Project operator Eni holds an 18.52 percent stake in Kashagan, as do ExxonMobil, Shell and Total. ConocoPhillips owns 9.26 percent and Japan's Inpex has 8.33 percent.

Analysts said Kazakhstan was following a trend of resource nationalism that has spread from Venezuela to Russia and beyond, benefiting national oil companies to the detriment of international majors.

Yet Martha Brill Olcott, a Central Asia expert at the Carnegie Endowment for International Peace in Washington, said Kazakh displeasure with the foreign companies running Kashagan was merely coming to a head.

"A lot of the Kazakhs' grievances predated the current Russian cycle," she said, adding that Kazakhstan was particularly hoping to control and profit from transit of the field's oil.

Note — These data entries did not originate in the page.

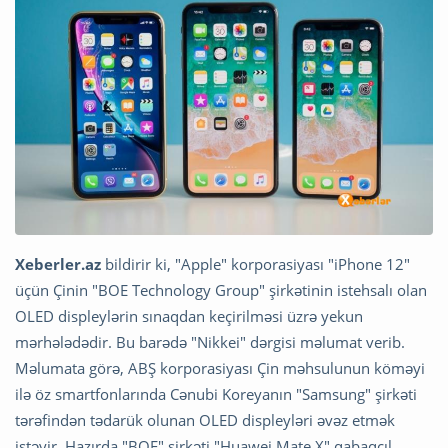
Xeberler.az
bildirir ki, "Apple" korporasiyası "iPhone 12"
üçün Çinin "BOE Technology Group" şirkətinin istehsalı olan
OLED displeylərin sınaqdan keçirilməsi üzrə yekun
mərhələdədir. Bu barədə "Nikkei" dərgisi məlumat verib.
Məlumata görə, ABŞ korporasiyası Çin məhsulunun köməyi
ilə öz smartfonlarında Cənubi Koreyanın "Samsung" şirkəti
tərəfindən tədarük olunan OLED displeyləri əvəz etmək
istəyir. Hazırda "BOE" şirkəti "Huawei Mate X" qabaqcıl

"We should expect to see all the governments across Central Asia replicating what has happened in Russia," said Chris Weafer, chief strategist at UralSib. "It's only a question of speed -- not if, only when and how."

Weafer placed the recent trend in a wider context. "Oil companies have always found the oil, carried out the initial development and then fought with the relevant governments to stay in the project," he said.

Analysts warned that BP, which lost its flagship project in Russia when TNK-BP sold its majority stake in the Kovykta gas field to Gazprom, could also face trouble in another country with Caspian energy projects, Azerbaijan. BP operates Azerbaijan's largest oil field, Azeri-Chirag-Guneshli, through a 34 percent stake in the project, and the country's largest gas field, Shah Deniz, through a 25.5 percent stake.

Azeri Energy Minister Natiq Aliyev said earlier this year that the state would eventually control marketing and gas sales from the field.

Turkmenistan, which is just beginning to open its energy reserves to foreign oil firms, will likely draw favorable terms into any development contracts it awards, analysts said.